(Items from a data source)
+ + + +

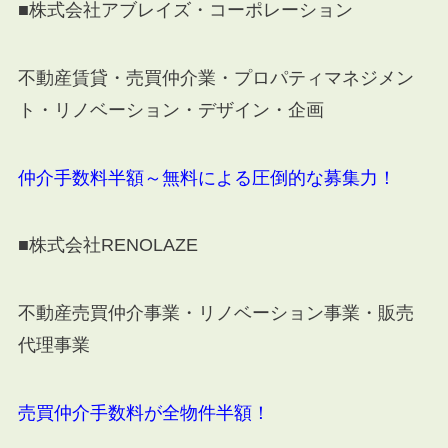
■株式会社アブレイズ・コーポレーション
不動産賃貸・売買仲介業・プロパティマネジメン
ト・リノベーション・デザイン・企画
仲介手数料半額～無料による圧倒的な募集力！
■株式会社RENOLAZE
不動産売買仲介事業・リノベーション事業・販売
代理事業
売買仲介手数料が全物件半額！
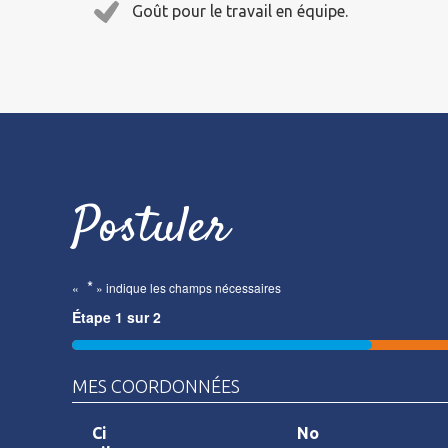
Goût pour le travail en équipe.
Postuler
*
«
» indique les champs nécessaires
Étape
1
sur
2
50%
MES COORDONNÉES
Ci
No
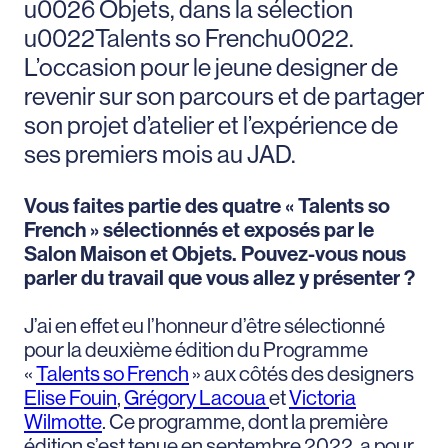
u0026 Objets, dans la sélection
u0022Talents so Frenchu0022.
L’occasion pour le jeune designer de
revenir sur son parcours et de partager
son projet d’atelier et l’expérience de
ses premiers mois au JAD.
Vous faites partie des quatre « Talents so
French » sélectionnés et exposés par le
Salon Maison et Objets. Pouvez-vous nous
parler du travail que vous allez y présenter ?
J’ai en effet eu l’honneur d’être sélectionné
pour la deuxième édition du Programme
«
Talents so French
» aux côtés des designers
Elise Fouin
,
Grégory Lacoua
et
Victoria
Wilmotte
. Ce programme, dont la première
édition s’est tenue en septembre 2022, a pour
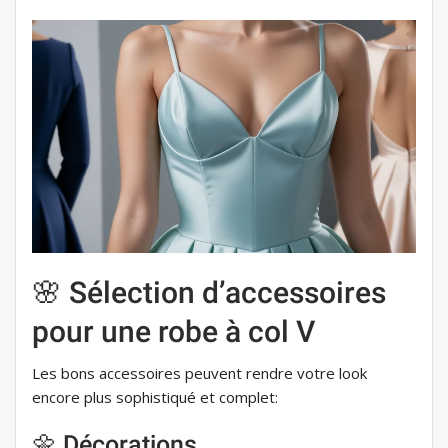
🌸 Sélection d’accessoires
pour une robe à col V
Les bons accessoires peuvent rendre votre look
encore plus sophistiqué et complet:
🌼 Décorations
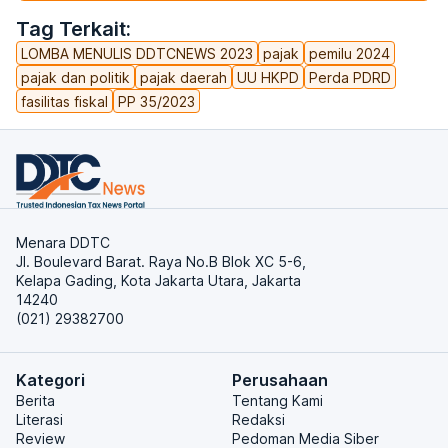
Tag Terkait:
LOMBA MENULIS DDTCNEWS 2023
pajak
pemilu 2024
pajak dan politik
pajak daerah
UU HKPD
Perda PDRD
fasilitas fiskal
PP 35/2023
Menara DDTC
Jl. Boulevard Barat. Raya No.B Blok XC 5-6,
Kelapa Gading, Kota Jakarta Utara, Jakarta
14240
(021) 29382700
Kategori
Perusahaan
Berita
Tentang Kami
Literasi
Redaksi
Review
Pedoman Media Siber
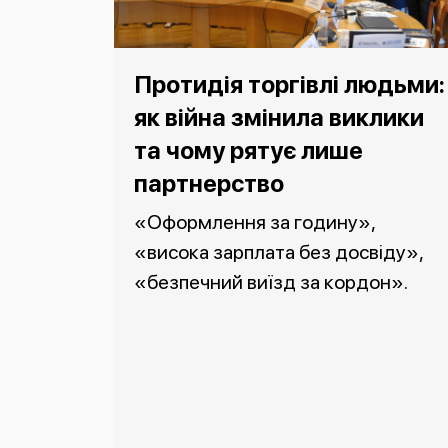
Протидія торгівлі людьми:
як війна змінила виклики
та чому рятує лише
партнерство
«Оформлення за годину»,
«висока зарплата без досвіду»,
«безпечний виїзд за кордон».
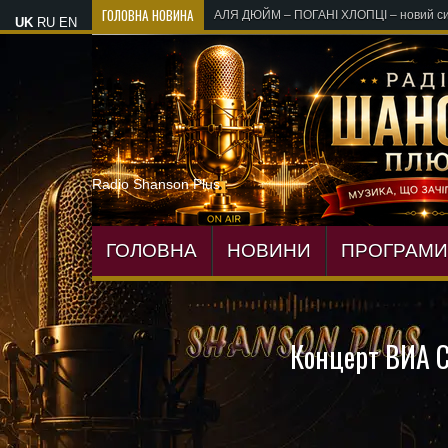
ГОЛОВНА НОВИНА
«Лікарі, лі
UK
RU
EN
Radio Shanson Plus
ГОЛОВНА
НОВИНИ
ПРОГРАМИ
Концерт ВИА С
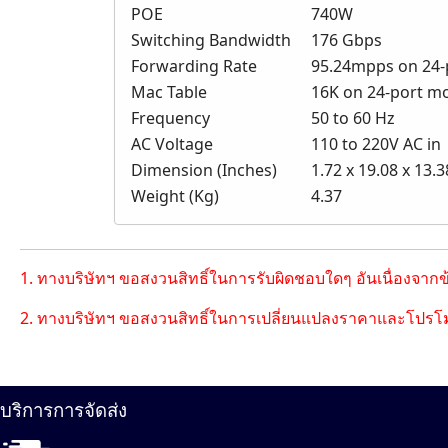
POE
740W
Switching Bandwidth
176 Gbps
Forwarding Rate
95.24mpps on 24-
Mac Table
16K on 24-port mo
Frequency
50 to 60 Hz
AC Voltage
110 to 220V AC in
Dimension (Inches)
1.72 x 19.08 x 13.3
Weight (Kg)
4.37
1. ทางบริษัทฯ ขอสงวนสิทธิ์ในการรับผิดชอบใดๆ อันเนื่องจาก
2. ทางบริษัทฯ ขอสงวนสิทธิ์ในการเปลี่ยนแปลงราคาและโปรโม
บริการการจัดส่ง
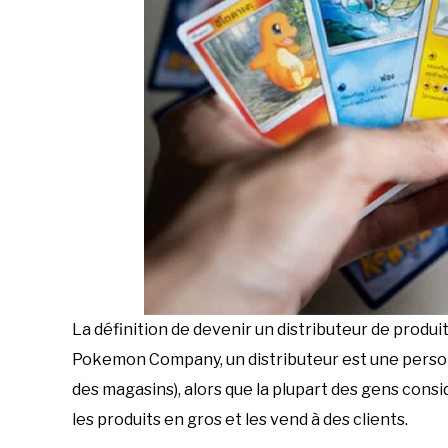
La définition de devenir un distributeur de prod
Pokemon Company, un distributeur est une personn
des magasins), alors que la plupart des gens cons
les produits en gros et les vend à des clients.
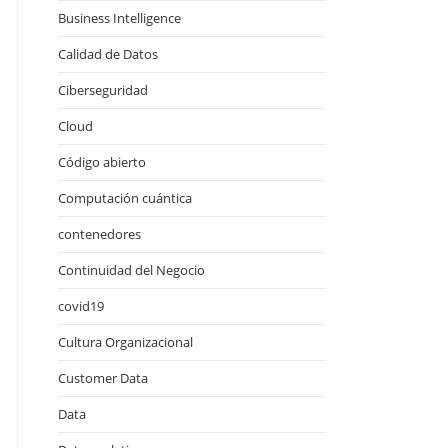
Business Intelligence
Calidad de Datos
Ciberseguridad
Cloud
Código abierto
Computación cuántica
contenedores
Continuidad del Negocio
covid19
Cultura Organizacional
Customer Data
Data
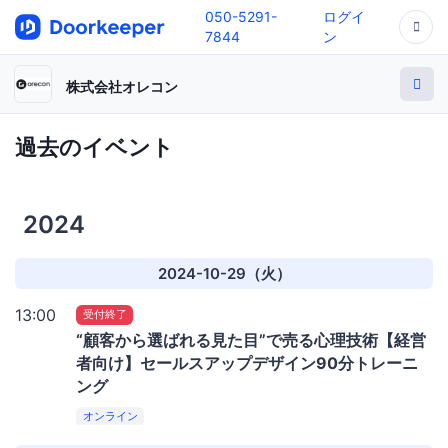
050-5291-
ログイ
7844
ン
株式会社オレコン
過去のイベント
2024
2024-10-29（火）
13:00
受付終了
“顧客から選ばれる見た目”で売る心理技術【経営
者向け】セールスアップデザイン90分トレーニ
ング
オンライン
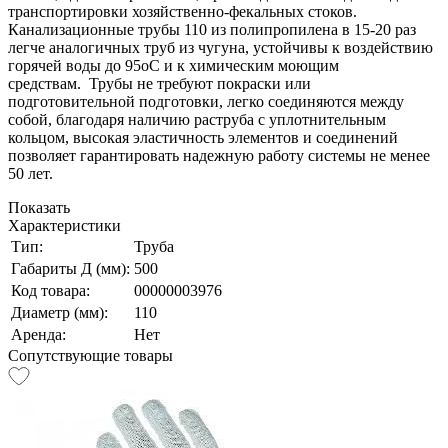
транспортировки хозяйственно-фекальных стоков.
Канализационные трубы 110 из полипропилена в 15-20 раз
легче аналогичных труб из чугуна, устойчивы к воздействию
горячей воды до 95оС и к химическим моющим
средствам. Трубы не требуют покраски или
подготовительной подготовки, легко соединяются между
собой, благодаря наличию раструба с уплотнительным
кольцом, высокая эластичность элементов и соединений
позволяет гарантировать надежную работу системы не менее
50 лет.
Показать
Характеристики
Тип:
Труба
Габариты Д (мм):
500
Код товара:
00000003976
Диаметр (мм):
110
Аренда:
Нет
Сопутствующие товары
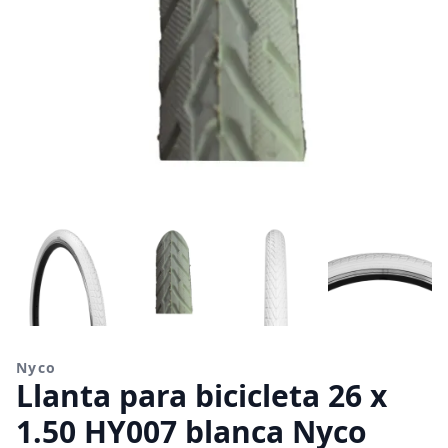
Nyco
Llanta para bicicleta 26 x
1.50 HY007 blanca Nyco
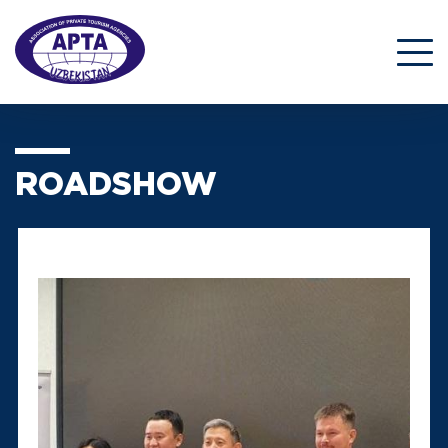
ROADSHOW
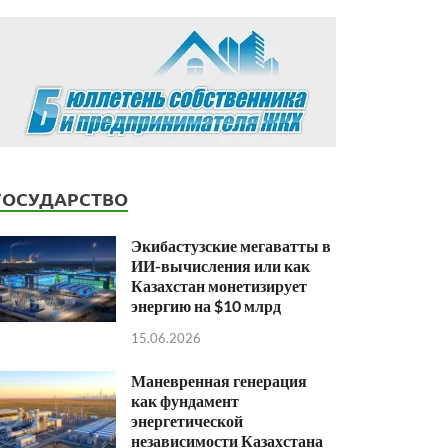
ГОСУДАРСТВО
Экибастузские мегаватты в
ИИ-вычисления или как
Казахстан монетизирует
энергию на $10 млрд
15.06.2026
Маневренная генерация
как фундамент
энергетической
независимости Казахстана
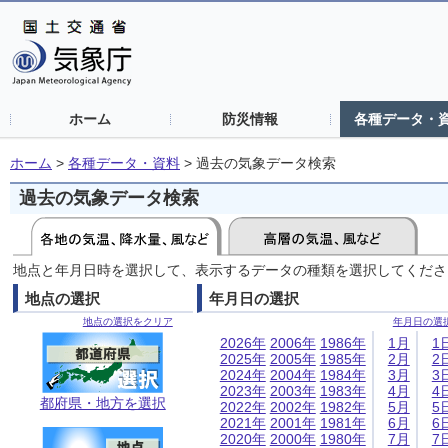
ホーム
防災情報
各種データ・
ホーム
>
各種データ・資料
>
過去の気象データ検索
過去の気象データ検索
地点と年月日時を選択して、表示するデータの種類を選択してくださ
地点の選択
年月日の選択
地点の選択をクリア
年月日の選
2026年
2006年
1986年
1月
1
2025年
2005年
1985年
2月
2
2024年
2004年
1984年
3月
3
2023年
2003年
1983年
4月
4
都府県・地方を選択
2022年
2002年
1982年
5月
5
2021年
2001年
1981年
6月
6
2020年
2000年
1980年
7月
7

+ + + +

EXERCISE INSTRUCTIONS> Look back at the data above, then output exactly the lines from the line holding "110 to 220V AC in" up to and including the line holding "собой, благодаря наличию". Leave out the pictures.

RESULT BELOW>
110 to 220V AC in
Dimension (Inches)
1.72 x 19.08 x 13.3
Weight (Kg)
4.37
1. ทางบริษัทฯ ขอสงวนสิทธิ์ในการรับผิดชอบใดๆ อันเนื่องจาก
2. ทางบริษัทฯ ขอสงวนสิทธิ์ในการเปลี่ยนแปลงราคาและโปรโม
บริการการจัดส่ง
La définition de devenir un distributeur de prod
Pokemon Company, un distributeur est une personn
des magasins), alors que la plupart des gens cons
les produits en gros et les vend à des clients.
Business Intelligence
Calidad de Datos
Ciberseguridad
Cloud
Código abierto
Computación cuántica
contenedores
Continuidad del Negocio
covid19
Cultura Organizacional
Customer Data
Data
050-5291-
ログイ
7844
ン
株式会社オレコン
過去のイベント
2024
2024-10-29（火）
13:00
受付終了
“顧客から選ばれる見た目”で売る心理技術【経営
者向け】セールスアップデザイン90分トレーニ
ング
オンライン
транспортировки хозяйственно-фекальных стоков.
Канализационные трубы 110 из полипропилена в 15-20 раз
легче аналогичных труб из чугуна, устойчивы к воздействию
горячей воды до 95оС и к химическим моющим
средствам. Трубы не требуют покраски или
подготовительной подготовки, легко соединяются между
собой, благодаря наличию раструба с уплотнительным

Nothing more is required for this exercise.